Da bambina in casa avevo visto
passare la morte, e a quindici anni ne riconoscevo le tracce
dappertutto. L'accartocciarsi della foglia riarsa, il cavallo
stramazzato, erano segni che comprendevo bene. Nessuno mi aveva parlato
credibilmente di Cristo. E dunque io immaginavo che la salvezza dal
dolore potesse essere nella indifferenza descritta da Montale: nella
siderale lontananza di certe statue nelle piazze delle città di
provincia, nell'ora più calda dell'estate, quando tutto attorno nell'afa
è immoto.
Questa mattina però ho aperto gli occhi e ho incontrato
il crocifisso di legno appeso sul muro davanti al letto. L'ho comprato
anni fa da un robivecchi a Colonia, era confuso in una cassa di cose
polverose – sgomberate, credo, dalla casa di un vecchio defunto.
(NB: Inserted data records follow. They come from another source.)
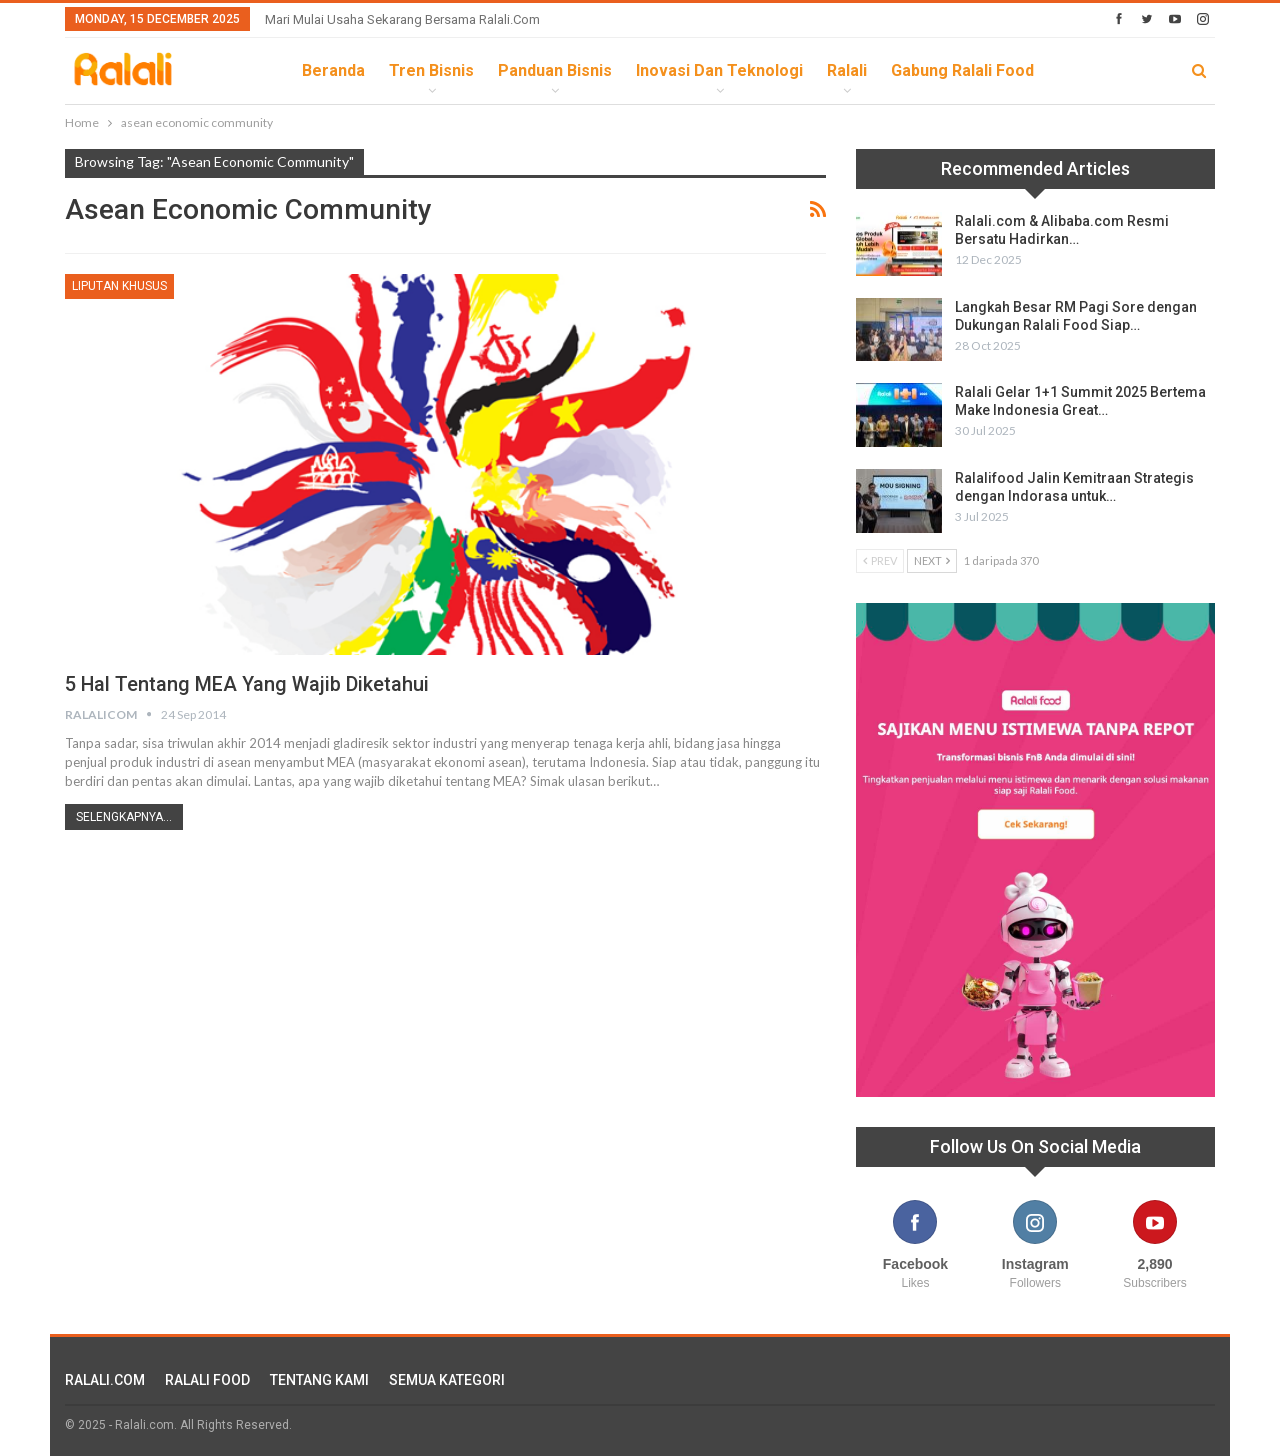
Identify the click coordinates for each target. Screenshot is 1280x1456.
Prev (880, 560)
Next (932, 560)
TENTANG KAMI (319, 1380)
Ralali (847, 70)
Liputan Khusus (119, 286)
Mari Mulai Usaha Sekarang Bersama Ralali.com (402, 19)
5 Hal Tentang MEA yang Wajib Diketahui (247, 684)
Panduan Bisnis (555, 70)
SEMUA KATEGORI (447, 1380)
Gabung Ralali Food (962, 70)
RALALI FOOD (207, 1380)
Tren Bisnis (431, 70)
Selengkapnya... (124, 817)
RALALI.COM (105, 1380)
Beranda (333, 70)
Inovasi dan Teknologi (719, 70)
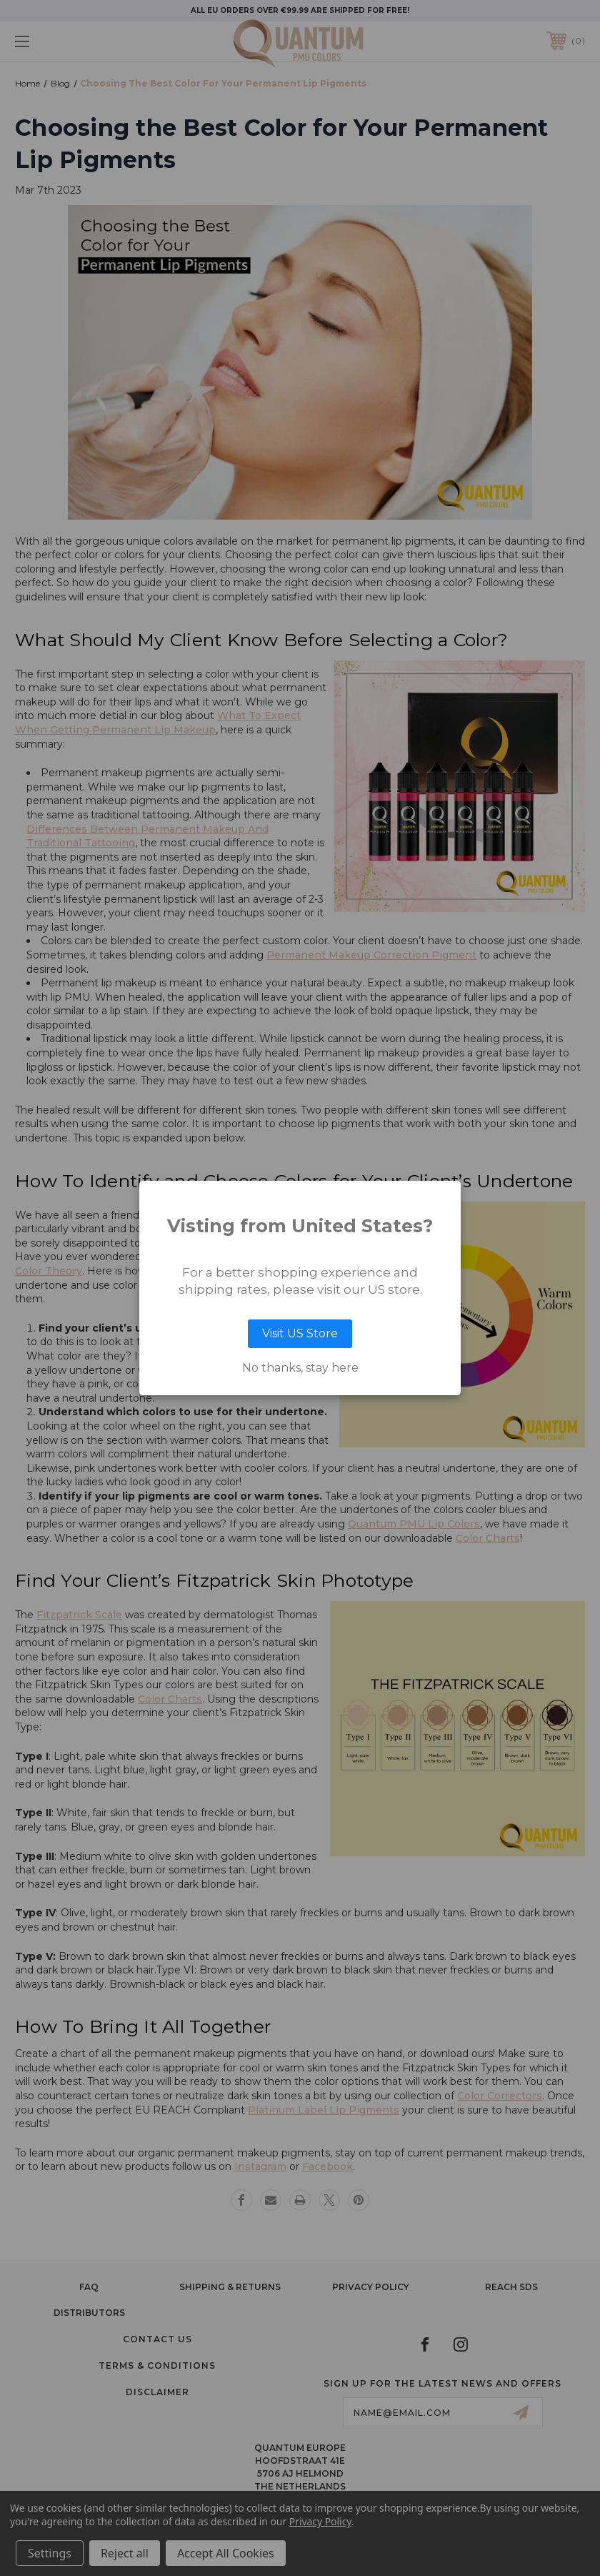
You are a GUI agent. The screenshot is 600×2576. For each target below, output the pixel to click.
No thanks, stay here (300, 1368)
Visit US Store (300, 1333)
Ho
pensato che, forse, quel crocifisso stava sulla parete di una stanza di
Colonia sotto alle bombe, mentre tutto attorno crollava.
Adesso è la
prima cosa su cui poso gli occhi quando mi sveglio. E mi ricordo allora
della croce su cui Cristo ci ha salvato dalla morte. A dire la verità, a
me pare che di dolore e di morte ce ne siano ancora così smisuratamente
tanti, in giro. Però io credo che davvero in quella croce tutta questa
immensa mole di sofferenza sia stata salvata; strappata al nulla,
abbracciata e sanata.
Ognuno di noi, certo, deve prendersi il pezzo
di croce che è suo, e portarlo. Dentro a questo sguardo, comincio a
capire, hanno un senso anche le giornate amare. Non è, come credevo da
ragazza, l'indifferenza delle nuvole ciò che ti permette di stare
davanti al dolore; ma è la croce di Cristo, e l'accettare di mettersene
ogni mattina sulle spalle un frammento. Come lo faresti per aiutare,
curvo sotto a quel peso, un fratello, o tuo figlio.